Many analyses combine data from different sources.

Even within a single study, you may find that you have different datafiles ( e.g. spreadsheets) for different sorts of information. For example you might have

Multiple csv files output by experimental software.
A spreadsheet of demographic characteristics of participants (e.g. their age, gender, handedness)
Questionnaire data, collected before the reaction time task.

Your main analysis might want to model individual RTs using predictors including age, handedness or some personality variable. Thus, you probably want data which look something like this:

df %>%
  pander()

person	trial	condition	female	left.handed	age	extraversion	RT
1	1	A	TRUE	FALSE	19	50	251.7
1	2	A	TRUE	FALSE	19	50	311.1
1	3	A	TRUE	FALSE	19	50	343.4
1	…	A	TRUE	FALSE	19	50	206.2
2	1	B	FALSE	FALSE	24	34	317.2
2	2	B	FALSE	FALSE	24	34	320.2
2	3	B	FALSE	FALSE	24	34	277
2	…	B	FALSE	FALSE	24	34	278.1

The raw data

In this example, we could imagine our raw data files looking like this:

rts %>%
  pander()

person	trial	RT
1	1	251.7
1	2	311.1
1	3	343.4
1	…	206.2
2	1	317.2
2	2	320.2
2	3	277
2	…	278.1

demographics %>%
  pander()

person	age	left.handed	female
1	19	FALSE	TRUE
2	24	FALSE	FALSE
3	33	TRUE	FALSE

And:

personality %>%
  pander()

person	extraversion
1	50
2	34
3	47

Joining the parts

To create the combined data file we want, we have to join the different files together.

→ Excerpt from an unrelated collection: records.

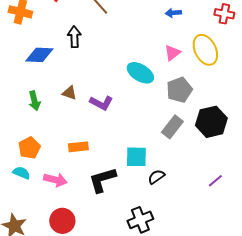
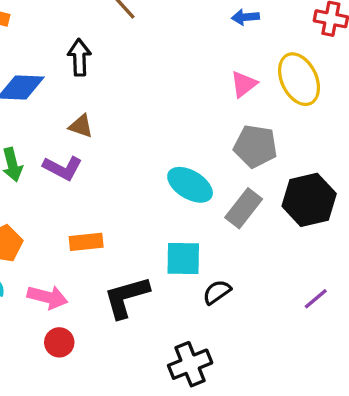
cyan ellipse: (140, 73) -> (190, 185), moved
gray pentagon: (179, 90) -> (255, 146), turned 30
brown triangle: (69, 93) -> (81, 126), moved
purple L-shape: (101, 103) -> (63, 168), moved
red circle: (62, 221) -> (59, 342), moved, size x0.7

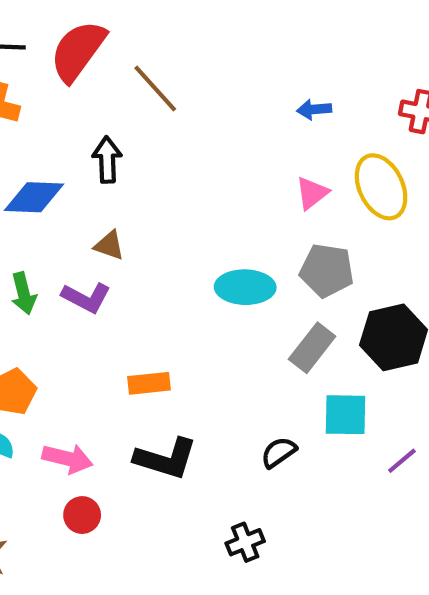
cyan ellipse: (190, 185) -> (245, 287), moved, turned -30
orange rectangle: (86, 242) -> (149, 383), moved
cyan square: (183, 259) -> (345, 415), moved
black L-shape: (126, 297) -> (166, 459), turned -147
black cross: (190, 364) -> (245, 542), size x0.7

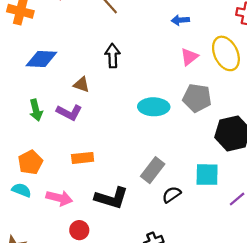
blue arrow: (314, 109) -> (180, 20), moved
black arrow: (107, 160) -> (113, 56), moved
gray rectangle: (312, 348) -> (153, 170), moved
orange rectangle: (149, 383) -> (83, 158), moved
red circle: (82, 515) -> (79, 230), moved

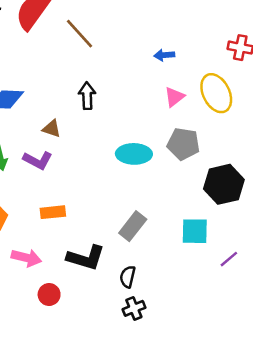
black semicircle: (171, 195) -> (128, 277), moved, turned -42

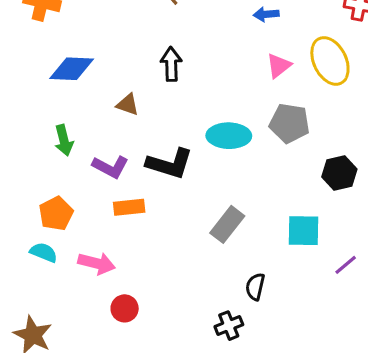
purple L-shape: (38, 160) -> (111, 167), moved
black hexagon: (224, 184) -> (339, 173), size x0.7
black L-shape: (86, 258) -> (170, 164), moved
black semicircle: (128, 277) -> (255, 287), moved

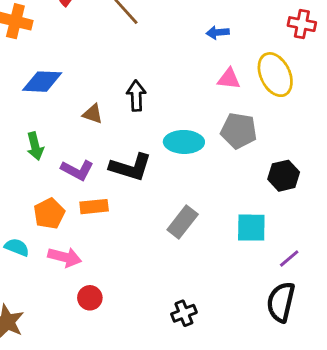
black arrow: (171, 64) -> (136, 96), moved
pink triangle: (279, 66) -> (229, 79), turned 45
orange pentagon: (56, 213) -> (49, 214), moved
black semicircle: (255, 287) -> (281, 302), moved, size x1.6

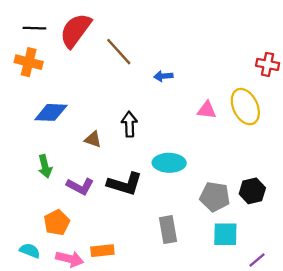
blue arrow: (218, 32) -> (163, 76), moved
gray pentagon: (239, 131) -> (215, 197), moved
orange rectangle: (94, 207) -> (102, 251), moved
gray rectangle: (183, 222) -> (168, 230), turned -48

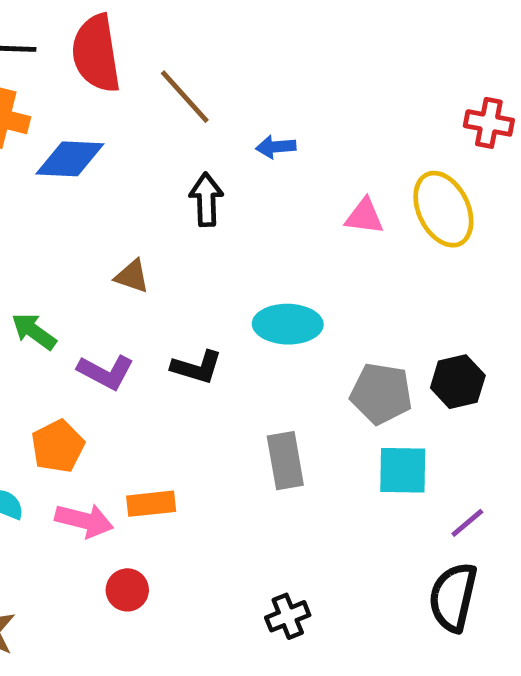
red semicircle: (75, 30) -> (96, 53), turned -45
blue diamond: (51, 112) -> (70, 159), moved
black arrow: (129, 124) -> (206, 200), moved
green arrow: (45, 166) -> (34, 331), turned 140
black L-shape: (125, 184) -> (197, 367), size x0.7

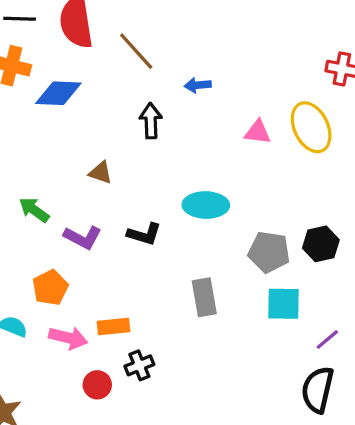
black cross: (288, 616) -> (139, 365), moved

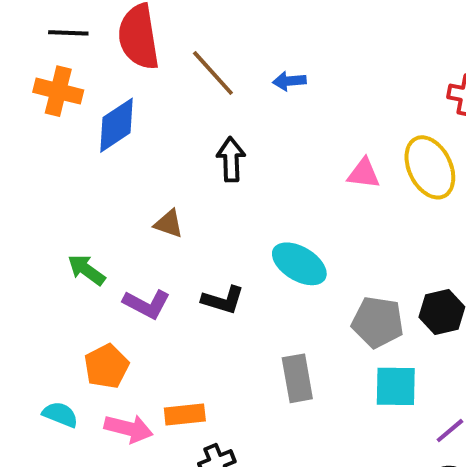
blue arrow: (198, 85) -> (289, 81), moved
blue diamond: (58, 93) -> (117, 125), turned -36
cyan ellipse: (206, 205) -> (299, 264), turned 30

As you might have noticed, though, the RT’s file has many observations per participant, whereas the demographics and personality data has one row per person.

What we need is to smush this wide format data into the RTs file, such that values get repeated for every row of each participants’ data.

To do this, the simplest method is to use the dplyr::left_join() function:

left_join(rts, demographics, by="person") %>%
  pander

person	trial	RT	age	left.handed	female
1	1	251.7	19	FALSE	TRUE
1	2	311.1	19	FALSE	TRUE
1	3	343.4	19	FALSE	TRUE
1	…	206.2	19	FALSE	TRUE
2	1	317.2	24	FALSE	FALSE
2	2	320.2	24	FALSE	FALSE
2	3	277	24	FALSE	FALSE
2	…	278.1	24	FALSE	FALSE

In this example I explicitly set id="person" to let R know which variable to use to match the rows of data, although you don’t have to, and dplyr can normally guess. You do have to use the same variable name in both files though (so, person and participant couldn’t be matched, for example).

Other types of joins

As the dplyr manual states: left joins return for two dataframes, x and y will return all rows from x, and all columns from both x and y. Rows in x with no match in y will have NA values in the new columns. If there are multiple matches between x and y, all combinations of the matches are returned.

Left joins are probably the most useful, but there are other types which can be useful. To see all of them look at the help files (help('join', 'dplyr')).

To show one common example, if we wanted to check whether we were missing RT data for one of our participants, we could use an anti_join:

anti_join(demographics, rts, by="person") %>%
  pander

person	age	left.handed	female
3	33	TRUE	FALSE

This table lists the data for all the people in the demographics file, for whom we don’t have RT data. This can be a useful way of checking you haven’t mislaid a raw datafile (e.g. forgot to copy it from the lab machine!).